Like any soldier of any color, Robinson had hated all the hot, sweaty hours he spent on the drill field learning how to handle a cannon. He knew the rest of the colored men in the crew felt the same way. He'd hated white sergeants screaming at him. Dumb-ass coon! Clumsy fool! And those were some of the nicer things they said. But they turned raw black recruits into a real gun crew, something that was more than the sum of its parts, and he owed them a reluctant debt of gratitude for that.
He'd also heard that drill sergeants were just as merciless toward whites. That made him feel a little better. Fair was fair.

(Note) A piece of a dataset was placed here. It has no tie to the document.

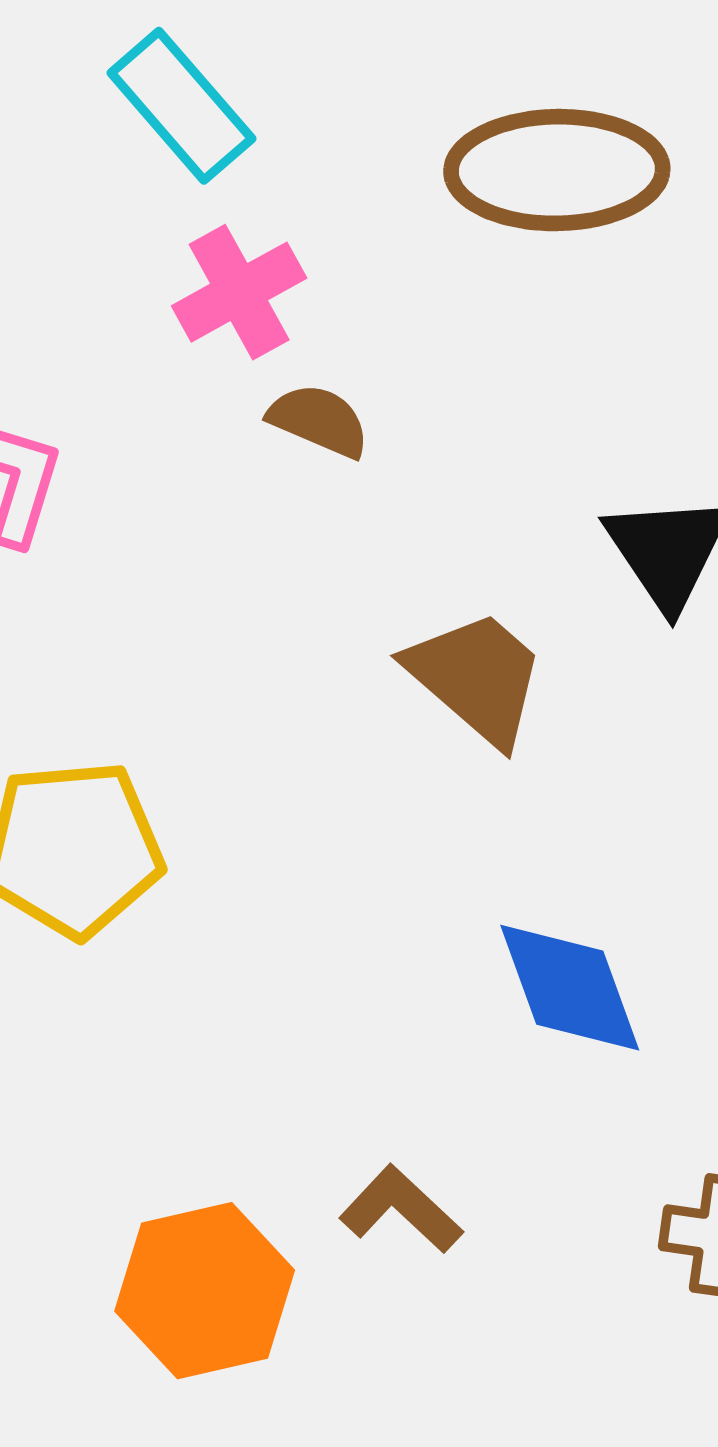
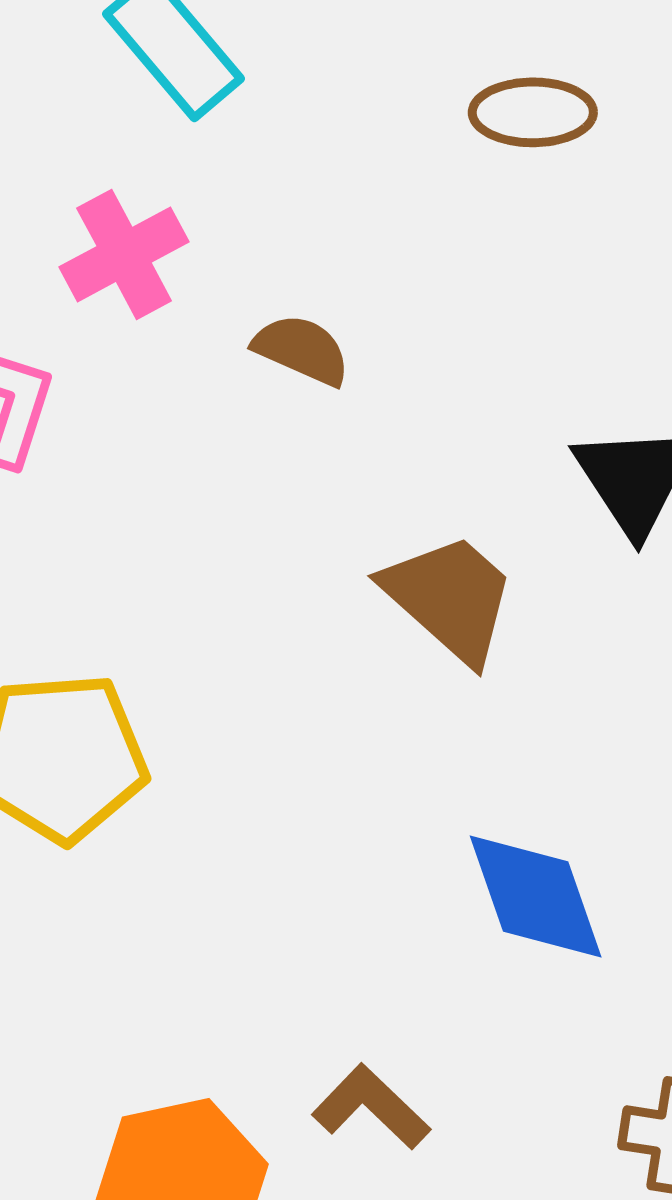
brown ellipse: (557, 170) -> (533, 112), size x0.6
pink cross: (239, 292) -> (124, 254), moved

“Give 'em hell, boys!” Major Booth came up behind the crew. The gunners worked harder than ever under the commandant's eye. That, no doubt, was exactly what he had in mind. When the gun was ready, he tipped his hat to Sergeant Clark and asked, “May I do the honors?”

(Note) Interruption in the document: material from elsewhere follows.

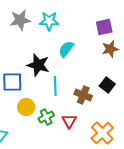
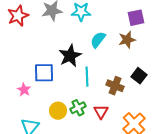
brown star: (110, 49) -> (127, 40), moved
black star: (38, 65) -> (70, 56), turned 30
yellow circle: (26, 107) -> (58, 111), moved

“Uh, yes, sir.” Clark handed him the lanyard. Booth gave it a hearty tug. The gun thundered. Looking pleased with himself, Booth returned the match to the sergeant.
A couple of bullets thumped into the earthwork close by. More cracked past. Enemy fire always picked up when Major Booth was around. “Suh, you wants to be careful,” Ben Robinson told him. “They got sharpshooters out there tryin' to pick you off.”
Booth laughed lightheartedly. Ben always remembered that-how cheerful the commandant sounded, as if he'd just heard a good joke. “They can try, Sergeant,” he said-he was always careful to use colored underofficers' ranks when he spoke to them. “The bastards have been trying for a while, but they haven't got me yet.”
“Yes, suh.” Ben didn't see how he could say anything else. He couldn't very well tell Major Booth to go somewhere else because when the Rebs were shooting at Booth they were also shooting at him. He wanted to, but he couldn't.
And then he heard the unmistakable wet slap of a bullet striking flesh. “My God! I'm hit!” Major Booth exclaimed-a cry more of disbelief than of pain. Booth's hands clutched at his chest. Bright blood welled out between his fingers. “My God!” he said again, more weakly this time. Blood bubbled from his mouth and nose, too. That meant it was a bad wound, about as bad as a wound could be. The thought had hardly crossed Ben's mind before Major Booth's legs gave out and he crumpled to the ground.
“Lawd!” Ben Robinson whispered. Major Booth wasn't just the commandant here. He was the man who'd turned the Negroes he led from field hands into soldiers. If Booth couldn't go on leading, command would fall to Major Bradford. And Booth couldn't-that wound looked sure to kill him, and to kill him fast. As for Major Bradford.. A lot of the men in the Thirteenth Tennessee Cavalry had no more use for colored soldiers than the Confederates had. They didn't fight for the U.S.A. because they wanted emancipation; they fought for the U.S.A. because they couldn't get along with their neighbors who fought for the C.S.A.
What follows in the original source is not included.